Moving the data from transaction table to history table to increase insert performance, postgres - postgresql

I have 3 database tables, each contain 6 million rows and adding 3 million rows every year.
Following are the table information:
Table 1: 20 fields with 50 characters average in each filed. Has 2 indexes both are on timestamp fields.
Table 2: 5 fields, 2 byte array field and 1 xml field
Table 3: 4 fields, 1 byte array field
Following is the usage:
Insert 15 to 20 records per second in each table.
A view is created by joining first 2 tables and the select is mostly based on the date field in the first table.
Right Now, insert one record each in all three table together takes about 100 milliseconds.
I'm planning to migrate from postgres 8.4 to 9.2. I would like to do some optimization for insert performance also.Also, I'm planning to create history tables and keep the old record into those tables. I have the following questions in this regard
Will create history tables and move older data to those tables help in increasing the insert performance?
If it helps, how often I need to move the old records into the history tables, daily? or weekly/monthly/yearly?
If i keep only one month (220,000) data instead of one year data (3 million) will it help in improving insert performance?
Thanks in advance,
Sudheer

I'm sure someone better informed than I will show up and provide a better answer, but my impression is that:
Insert performance is mostly a function of your indexing strategy and your hardware
Performance, in general, is better under 9.0+ than 8.4, and this may rub off on insert performance, but I'm not certain of that.
None of your ideas are going to directly affect insert performance
Now, that said, the cost of maintaining a small index is lower than a large one, so it may be that creating history tables and moving old data there will improve performance simply by reducing index pressure.
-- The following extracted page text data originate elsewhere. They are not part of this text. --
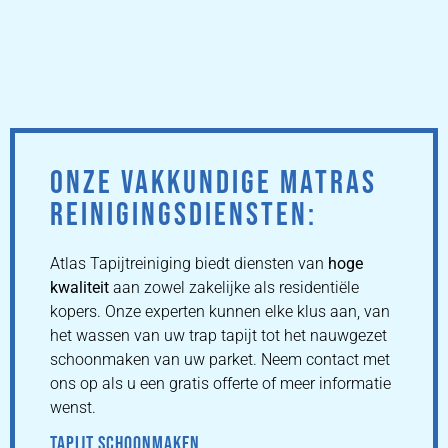
ONZE VAKKUNDIGE MATRAS
REINIGINGSDIENSTEN:
Atlas Tapijtreiniging biedt diensten van
hoge
kwaliteit
aan zowel zakelijke als residentiële
kopers. Onze experten kunnen elke klus aan, van
het wassen van uw trap tapijt tot het nauwgezet
schoonmaken van uw parket. Neem contact met
ons op als u een gratis offerte of meer informatie
wenst.
TAPIJT SCHOONMAKEN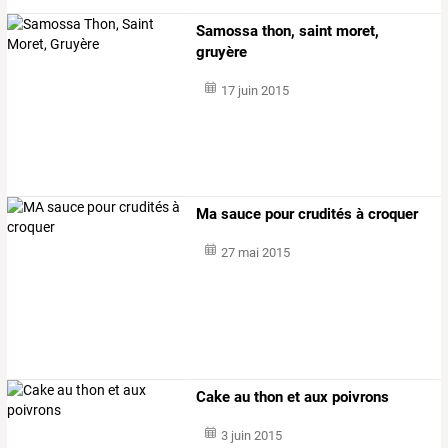
Samossa thon, saint moret,
gruyère
17 juin 2015
Ma sauce pour crudités à croquer
27 mai 2015
Cake au thon et aux poivrons
3 juin 2015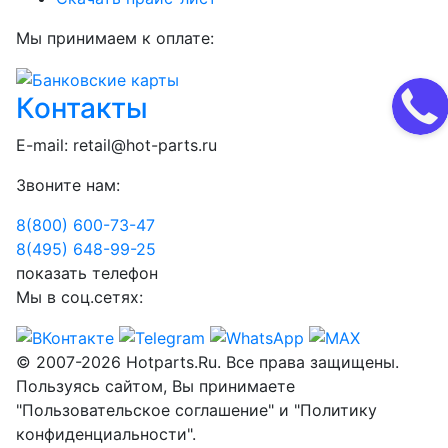
Мы принимаем к оплате:
Контакты
E-mail:
retail@hot-parts.ru
Звоните нам:
8(800) 600-73-
47
8(495) 648-99-
25
показать телефон
Мы в соц.сетях:
© 2007-2026 Hotparts.Ru. Все права защищены.
Пользуясь сайтом, Вы принимаете
"Пользовательское соглашение" и "Политику
конфиденциальности".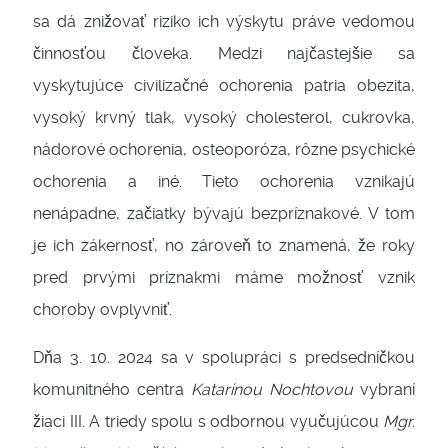
sa dá znižovať riziko ich výskytu práve vedomou
činnosťou človeka. Medzi najčastejšie sa
vyskytujúce civilizačné ochorenia patria obezita,
vysoký krvný tlak, vysoký cholesterol, cukrovka,
nádorové ochorenia, osteoporóza, rôzne psychické
ochorenia a iné. Tieto ochorenia vznikajú
nenápadne, začiatky bývajú bezpríznakové. V tom
je ich zákernosť, no zároveň to znamená, že roky
pred prvými príznakmi máme možnosť vznik
choroby ovplyvniť.
Dňa 3. 10. 2024 sa v spolupráci s predsedníčkou
komunitného centra
Katarínou Nochtovou
vybraní
žiaci III. A triedy spolu s odbornou vyučujúcou
Mgr.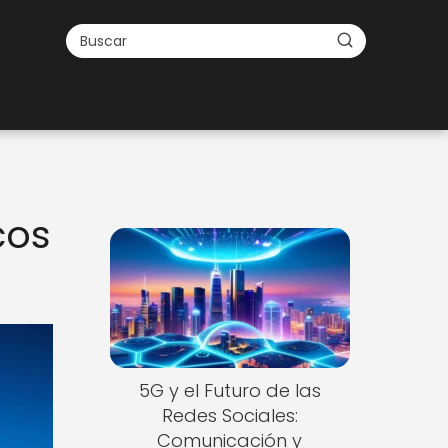
cos
5G y el Futuro de las
Redes Sociales:
Comunicación y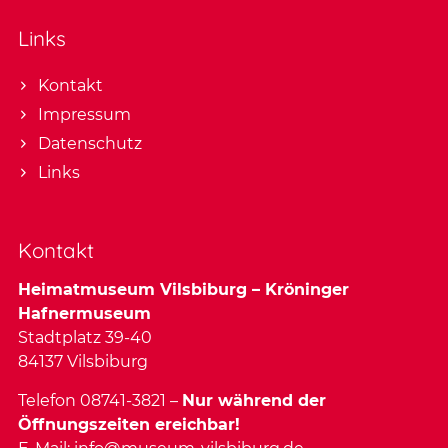
Links
Kontakt
Impressum
Datenschutz
Links
Kontakt
Heimatmuseum Vilsbiburg – Kröninger
Hafnermuseum
Stadtplatz 39-40
84137 Vilsbiburg
Telefon 08741-3821 –
Nur während der
Öffnungszeiten ereichbar!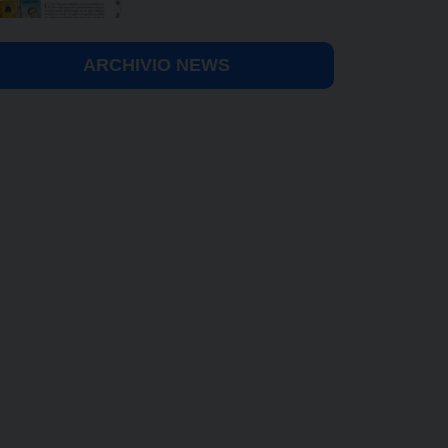
ARCHIVIO NEWS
But I would expect dropping one of your indexes to have a direct and greater effect. Perhaps you could have a history table with both indexes and just maintain one of them on the "today" table?
If I were in your shoes, I'd get a copy of production going on my machine running 8.4 with a similar configuration. Then upgrade to 9.2 and see if the insert performance changes. Then try out these ideas and benchmark them, see which ones improve the situation. It's absolutely essential that things be kept as similar to production as possible for this to yield useful information, but it will certainly be better information than any hypothetical answer you might get.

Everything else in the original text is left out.